===== Working data
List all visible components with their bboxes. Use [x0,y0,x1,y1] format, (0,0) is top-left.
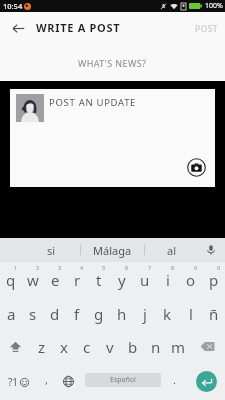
button[interactable]: z [31,330,53,363]
button[interactable]: d [44,296,66,330]
button[interactable]: Shift [0,330,31,363]
button[interactable]: v [98,330,121,363]
staticText: b [128,337,138,357]
staticText: , [45,372,48,387]
staticText: z [38,337,46,357]
button[interactable]: ?1 [0,363,36,400]
staticText: 5 [102,264,106,271]
staticText: al [167,243,177,258]
staticText: k [163,304,172,324]
staticText: c [83,337,91,357]
button[interactable]: b [121,330,144,363]
button[interactable]: p [202,262,225,296]
button[interactable]: Add photo [186,157,206,177]
staticText: 100% [205,1,223,11]
button[interactable]: s [22,296,44,330]
staticText: f [74,304,80,324]
staticText: 8 [171,264,175,271]
button[interactable]: l [179,296,202,330]
staticText: 10:54 [3,1,23,11]
staticText: 9 [194,264,198,271]
button[interactable]: w [22,262,44,296]
button[interactable]: u [133,262,156,296]
button[interactable]: Backspace [190,330,225,363]
button[interactable]: i [156,262,179,296]
button[interactable]: j [133,296,156,330]
button[interactable]: c [75,330,98,363]
staticText: j [143,304,147,324]
staticText: a [7,304,16,324]
button[interactable]: Enter [187,363,225,400]
button[interactable]: si [0,238,80,262]
staticText: ñ [209,304,219,324]
staticText: x [60,337,68,357]
staticText: POST [195,23,218,35]
button[interactable]: , [36,363,56,400]
staticText: h [117,304,127,324]
staticText: r [74,270,81,290]
button[interactable]: . [161,363,187,400]
button[interactable]: m [167,330,190,363]
staticText: 4 [80,264,84,271]
staticText: ?1 [8,375,19,389]
staticText: y [118,270,126,290]
staticText: 1 [14,264,18,271]
staticText: o [186,270,196,290]
button[interactable]: POST [188,12,225,45]
staticText: 0 [217,264,221,271]
button[interactable]: a [0,296,22,330]
button[interactable]: Back [0,12,36,45]
staticText: Málaga [93,243,132,258]
staticText: WRITE A POST [36,20,121,35]
staticText: 7 [148,264,152,271]
staticText: p [209,270,219,290]
staticText: e [51,270,60,290]
button[interactable]: o [179,262,202,296]
staticText: POST AN UPDATE [49,96,137,109]
button[interactable]: Español [85,373,161,387]
button[interactable]: x [53,330,75,363]
button[interactable]: t [88,262,110,296]
button[interactable]: ñ [202,296,225,330]
staticText: t [96,270,102,290]
staticText: s [29,304,37,324]
staticText: q [6,270,16,290]
staticText: 2 [36,264,40,271]
button[interactable]: r [66,262,88,296]
staticText: u [140,270,150,290]
staticText: WHAT'S NEWS? [78,57,147,69]
button[interactable]: al [145,238,197,262]
button[interactable]: f [66,296,88,330]
button[interactable]: q [0,262,22,296]
staticText: 6 [125,264,129,271]
button[interactable]: h [110,296,133,330]
button[interactable]: e [44,262,66,296]
button[interactable]: Voice input [197,238,225,262]
button[interactable]: Málaga [81,238,144,262]
staticText: m [171,337,186,357]
staticText: d [50,304,60,324]
button[interactable]: k [156,296,179,330]
button[interactable]: g [88,296,110,330]
button[interactable]: POST AN UPDATE [10,89,215,187]
button[interactable]: y [110,262,133,296]
staticText: i [166,270,170,290]
staticText: l [189,304,193,324]
staticText: 3 [58,264,62,271]
staticText: g [94,304,104,324]
staticText: Español [110,375,136,385]
staticText: v [106,337,114,357]
staticText: . [173,372,176,387]
button[interactable]: n [144,330,167,363]
staticText: w [27,270,39,290]
staticText: n [151,337,161,357]
staticText: si [47,243,56,258]
button[interactable]: Change language [56,363,80,400]
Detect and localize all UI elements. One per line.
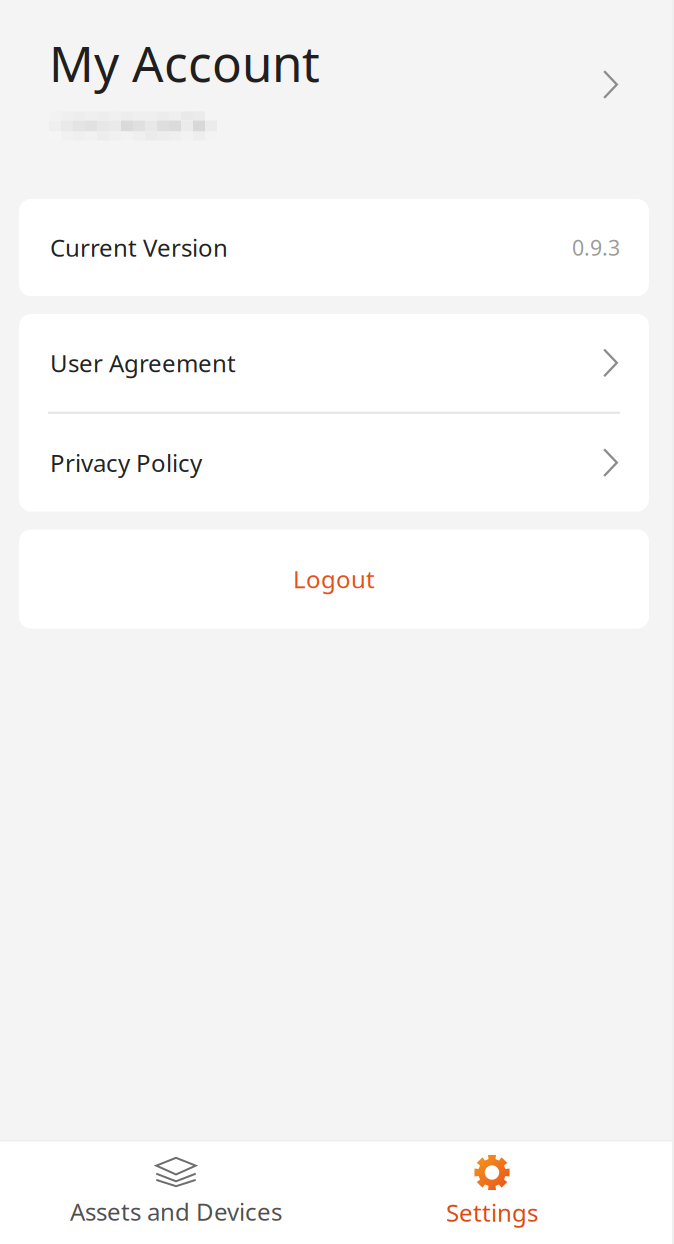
==========
# Exercise
Every line that contains "UPDATE" should be copied out of the data.

# Answer section
staticText: POST AN UPDATE [49,96,137,109]
button[interactable]: POST AN UPDATE [10,89,215,187]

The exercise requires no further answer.